De acuerdo a los datos oficiales ofrecidos el pasado martes por el ministro del Interior, Fernando Grande-Marlaska, en el año anterior las Fuerzas y Cuerpos de Seguridad del Estado registraron 1.419 delitos de odio, lo que supone un 11,6% más. Los delitos que más se han incrementado en España en los últimos años son los relacionados con las creencias religiosas (un 119%), por motivos de ideología (un 72%), y racistas y xenófobos (un 26%). Estos datos evidencian que cada vez somos menos tolerantes.

«El discurso de odio enfrenta a la población y nos aleja de las soluciones para nuestro bienestar»
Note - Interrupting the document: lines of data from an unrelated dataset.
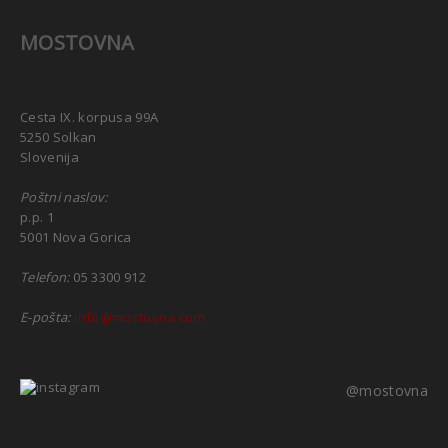
MOSTOVNA
Cesta IX. korpusa 99A
5250 Solkan
Slovenija
Poštni naslov:
p.p. 1
5001 Nova Gorica
Telefon:
05 3300 912
E-pošta:
info@mostovna.com
@mostovna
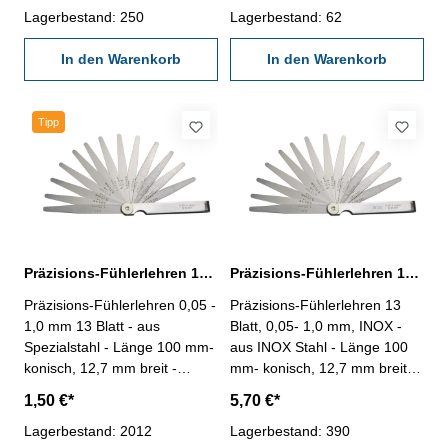
Anzahl/Satz: 13 Blatt
Lagerbestand: 250
Werksnorm, 12 µm
Lagerbestand: 62
Messbereich mm: 0,05 - 1,0
Anzahl/Satz: 13 Blatt
In den Warenkorb
Messbereich mm: 0,05 - 1,0
In den Warenkorb
Tipp
Präzisions-Fühlerlehren 13 Blatt, 0,05 - 1,0 mm, Spezialstahl
Präzisions-Fühlerlehren 13 Blatt, 0,05- 1,0 mm, INOX-Stahl
Präzisions-Fühlerlehren 0,05 -
Präzisions-Fühlerlehren 13
1,0 mm 13 Blatt - aus
Blatt, 0,05- 1,0 mm, INOX -
Spezialstahl - Länge 100 mm-
aus INOX Stahl - Länge 100
konisch, 12,7 mm breit -
mm- konisch, 12,7 mm breit -
Scheide vernickelt-
Scheide vernickelt-
1,50 €*
5,70 €*
Werksnorm, 12 µm
Werksnorm, 12 µm
Anzahl/Satz: 13 Blatt
Lagerbestand: 2012
Anzahl/Satz: 13 Blatt
Lagerbestand: 390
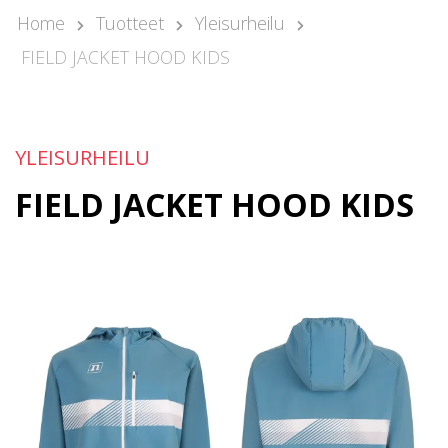
Kari Arponen
Home
Tuotteet
Yleisurheilu
Avainasiakaspäällikkö
FIELD JACKET HOOD KIDS
kari.arponen@nonamesport.com
Phone:
+358 40 5527 988
Samu Laine
Myyntipäällikkö
YLEISURHEILU
samu@nonamesport.com
FIELD JACKET HOOD KIDS
Phone:
+358 50 596 8651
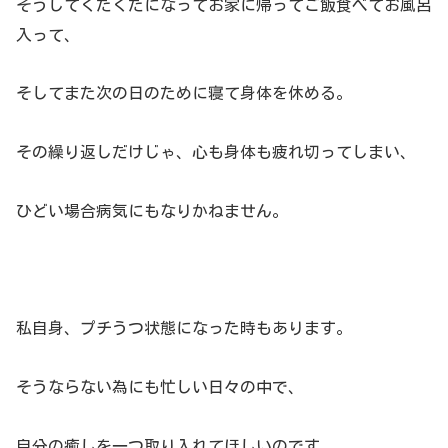
そうしてくたくたになってお家に帰ってご飯食べてお風呂
入って、
そしてまた次の日のために寝て身体を休める。
その繰り返しだけじゃ、心も身体も疲れ切ってしまい、
ひどい場合病気にもなりかねません。
私自身、プチうつ状態になった時もあります。
そうならない為にも忙しい日々の中で、
自分の癒しを一つ取り入れてほしいのです。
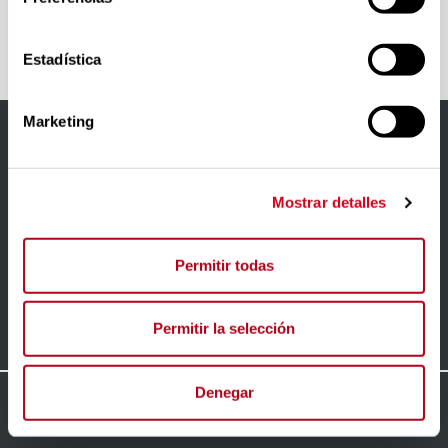
Congreso de
los Diputados
Estadística
Marketing
Accesibilidad
Aviso Legal
Mostrar detalles
Política de privacidad
Permitir todas
Política de cookies
Contacto
Permitir la selección
Denegar
© 2024
FORO INSERTA RESPONSABLE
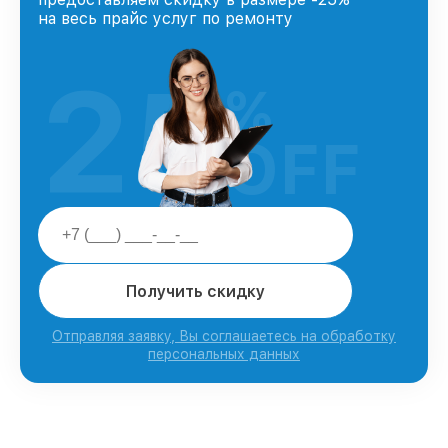
на весь прайс услуг по ремонту
25
%
OFF
Получить скидку
Отправляя заявку, Вы соглашаетесь на обработку
персональных данных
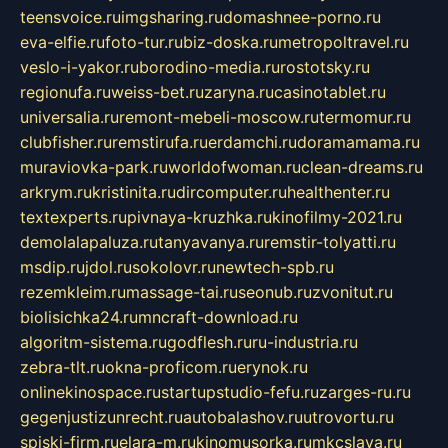
teensvoice.ru
imgsharing.ru
domashnee-porno.ru
eva-elfie.ru
foto-tur.ru
biz-doska.ru
metropoltravel.ru
veslo-i-yakor.ru
borodino-media.ru
rostotsky.ru
regionufa.ru
weiss-bet.ru
zaryna.ru
casinotablet.ru
universalia.ru
remont-mebeli-moscow.ru
termomur.ru
clubfisher.ru
remstirufa.ru
erdamchi.ru
doramamama.ru
muraviovka-park.ru
worldofwoman.ru
clean-dreams.ru
arkrym.ru
kristinita.ru
dircomputer.ru
healthenter.ru
textexperts.ru
pivnaya-kruzhka.ru
kinofilmy-2021.ru
demolalapaluza.ru
tanyavanya.ru
remstir-tolyatti.ru
msdip.ru
jdol.ru
sokolovr.ru
newtech-spb.ru
rezemkleim.ru
massage-tai.ru
seonub.ru
zvonitut.ru
biolisichka24.ru
mncraft-download.ru
algoritm-sistema.ru
godflesh.ru
ru-industria.ru
zebra-tlt.ru
okna-proficom.ru
erynok.ru
onlinekinospace.ru
startupstudio-fefu.ru
zarges-ru.ru
gegenjustizunrecht.ru
autobalashov.ru
utrovortu.ru
spiski-firm.ru
elara-m.ru
kinomusorka.ru
mkcslava.ru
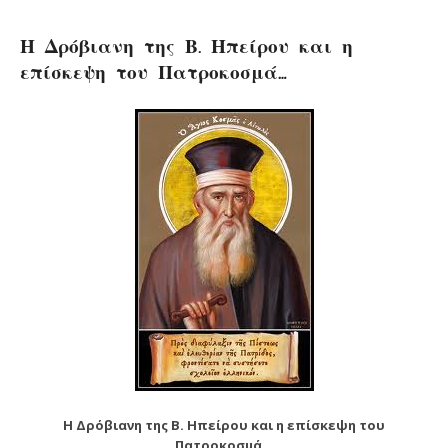
Η Δρόβιανη της Β. Ηπείρου και η
επίσκεψη του Πατροκοσμά…
Η Δρόβιανη της Β. Ηπείρου και η επίσκεψη του
Πατροκοσμά…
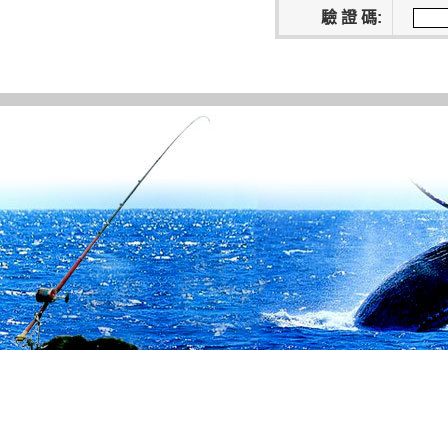
驗 證 碼:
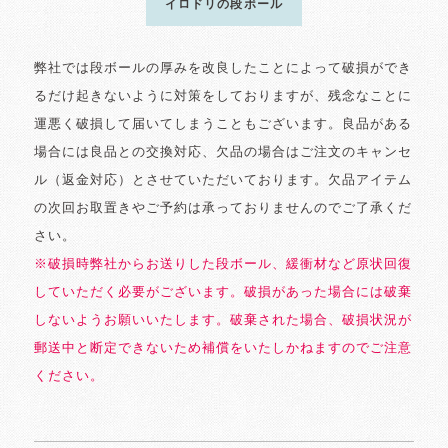
イロドリの段ボール
弊社では段ボールの厚みを改良したことによって破損ができ
るだけ起きないように対策をしておりますが、残念なことに
運悪く破損して届いてしまうこともございます。良品がある
場合には良品との交換対応、欠品の場合はご注文のキャンセ
ル（返金対応）とさせていただいております。欠品アイテム
の次回お取置きやご予約は承っておりませんのでご了承くだ
さい。
※破損時弊社からお送りした段ボール、緩衝材など原状回復
していただく必要がございます。破損があった場合には破棄
しないようお願いいたします。破棄された場合、破損状況が
郵送中と断定できないため補償をいたしかねますのでご注意
ください。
El discurso de odio polariza a la población y nos aleja de las soluciones. Los representantes públicos tienen que superar la etapa de las campañas y trabajar por mejorar el bienestar de la ciudadanía, independientemente de partidos y posturas ideológicas. Pero en la selva del vale todo, del reproche constante al precio que sea, no ayuda la aparición de partidos con discursos rancios que propongan la involución para llamar al orden. El hecho de que el argumentario machista, racista y homófobo de partidos políticos como Vox esté cada vez más presente agrava la situación.

Las redes sociales son un medio muy útil para la difusión el odio, porque envalentonan a cobardes anónimos detrás de una pantalla. Ahí se libran las principales batallas. En Twitter, Facebook o Instagram se escupen sin filtro mentiras e insultos; en Internet es más fácil esparcir la basura sin que te identifiquen. Las redes sociales han reconocido que identificar y eliminar el discurso de odio y la desinformación, o incluso definir lo que constituye ese tipo de contenido, es difícil por la avalancha de información. Por eso es necesario la denuncia para visibilizar el problema.

En un país en donde cada vez estamos más inseguros, el discurso de odio enfrenta a la población y aleja cada vez más el objetivo común, que debe ser el en bienestar de los todos sin excepción. Seas negro, lesbiana, inmigrante, del islam o del Partido Popular.